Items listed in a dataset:

§

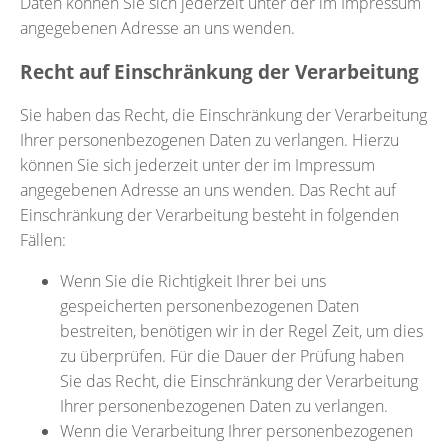
Daten können Sie sich jederzeit unter der im Impressum
angegebenen Adresse an uns wenden.
Recht auf Einschränkung der Verarbeitung
Sie haben das Recht, die Einschränkung der Verarbeitung
Ihrer personenbezogenen Daten zu verlangen. Hierzu
können Sie sich jederzeit unter der im Impressum
angegebenen Adresse an uns wenden. Das Recht auf
Einschränkung der Verarbeitung besteht in folgenden
Fällen:
Wenn Sie die Richtigkeit Ihrer bei uns
gespeicherten personenbezogenen Daten
bestreiten, benötigen wir in der Regel Zeit, um dies
zu überprüfen. Für die Dauer der Prüfung haben
Sie das Recht, die Einschränkung der Verarbeitung
Ihrer personenbezogenen Daten zu verlangen.
Wenn die Verarbeitung Ihrer personenbezogenen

§

Find the lines in the records that contain the word "angegebenen", then copy every one of them.

angegebenen Adresse an uns wenden.
angegebenen Adresse an uns wenden. Das Recht auf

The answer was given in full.